■ Action item ■
Only the lines from the one containing "Tel:+49 (0)2150 79 40 943" through the last line of the entries are wanted. Transcribe them exactly.

[Records contained in a dataset]
-- Opening Marker --
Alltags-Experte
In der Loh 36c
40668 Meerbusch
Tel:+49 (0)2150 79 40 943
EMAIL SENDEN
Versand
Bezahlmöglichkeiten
-- Closing Marker --
■ Exercise output ■
Tel:+49 (0)2150 79 40 943
EMAIL SENDEN
Versand
Bezahlmöglichkeiten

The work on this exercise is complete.